# Segmentating and Clustering Neighborhoods in Toronto


This notebook includes three parts:

The first one is the resposible to retrieve the data from the link below. It retrieves the information from the table and it processes and filter it to only 
maintain the usefull information.

As you can see, if you enter the link written in the task, some subtasks defined in the tasks are already done. For example, in the table in the link, neighborhoods
are grouped by borough and separated by commas. There's no need to add any aditional logic to do it.

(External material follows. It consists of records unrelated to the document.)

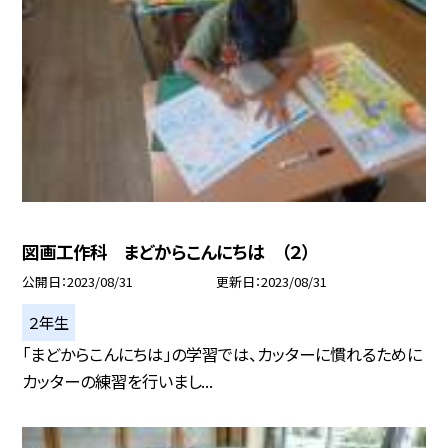
図画工作科 まどからこんにちは （２）
公開日
2023/08/31
更新日
2023/08/31
２年生
「まどからこんにちは」の学習では、カッターに慣れるために
カッターの練習を行いまし...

The second one creates a pandas dataframe using the list created by the first part. This df won't contain any row where the borough or neighborhood is empy and neighbohoods
are grouped by boroughs.

The last one is where we put the data into a Toronto map. This map its interactive and shows the differente neighborhoods from Toronto, Ontario.


In [1]:
#!conda install -c anaconda beautifulsoup4

In [1]:
'''
    Necessary imports
'''
import requests
import urllib.request
import time
from bs4 import BeautifulSoup
import pandas as pd

## Retrieving the wikipedia data

Retrieved through this link: https://en.wikipedia.org/wiki/List_of_postal_codes_of_Canada:_M (the one written in the task)

In [2]:
'''
    Taking wikipedia data
'''

url = 'https://en.wikipedia.org/wiki/List_of_postal_codes_of_Canada:_M'
response = requests.get(url)
print(response)

<Response [200]>


In [3]:
'''
    Auxiliar methods filter data retrieved
'''
def delete_empty_values(instance):
    while('' in instance):
        instance.remove('')
    
    return instance

In [4]:
'''
    Parsing data and filtering it
'''

soup=BeautifulSoup(response.text, "html.parser")
res=soup.findAll('tr')   #Find all the table fields

result=list()
for x in res:
    
    instance=list()
    content=x.get_text()
    
    for c in content.split('\n'):
        instance.append(c)
    
    result.append(instance)

In [5]:
'''
    Deleting useless data and give the correct format.
'''
new_results=list()
for instance in result:
    i=delete_empty_values(instance)
    if len(i)==3:
        new_results.append(i)

## Creating the pandas DF

In [6]:
#Now, new_results contains the information we need to create a DF. Lets create it.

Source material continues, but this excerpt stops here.